### WHAT THE EXERCISE ASKS:
The answer is to contain only the line containing "Shop (228, 68)" and the lines after it through the last one, each reproduced exactly as it appears below.

### RAW DATA:
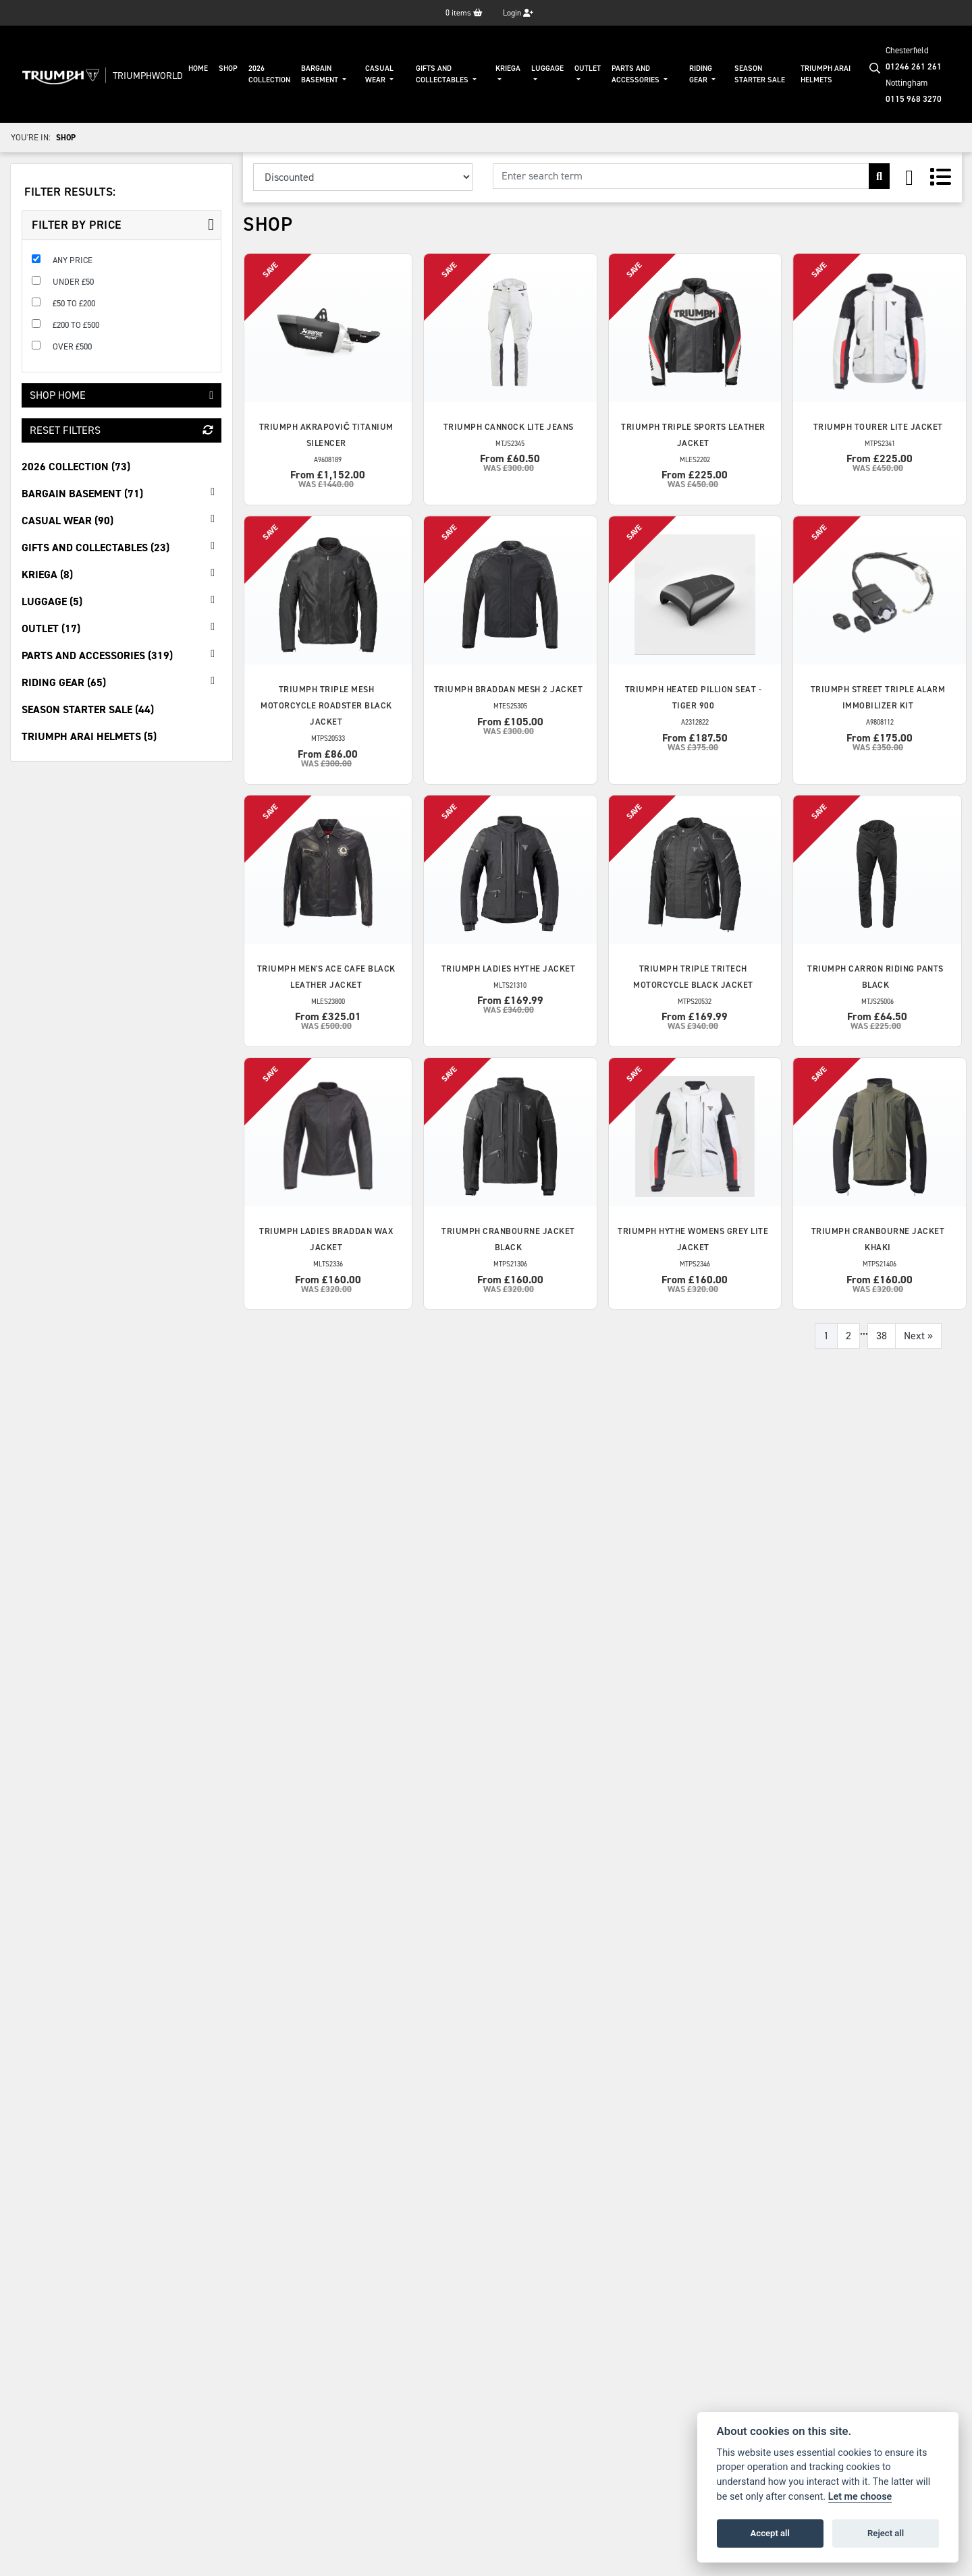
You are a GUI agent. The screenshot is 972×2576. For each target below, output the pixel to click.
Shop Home (121, 395)
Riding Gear (700, 74)
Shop (228, 68)
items (464, 12)
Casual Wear (379, 74)
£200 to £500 (76, 325)
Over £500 (72, 346)
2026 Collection (269, 74)
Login (518, 12)
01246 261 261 (914, 66)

### OUTPUT FOR THIS EXERCISE:
Shop (228, 68)
items (464, 12)
Casual Wear (379, 74)
£200 to £500 (76, 325)
Over £500 (72, 346)
2026 Collection (269, 74)
Login (518, 12)
01246 261 261 (914, 66)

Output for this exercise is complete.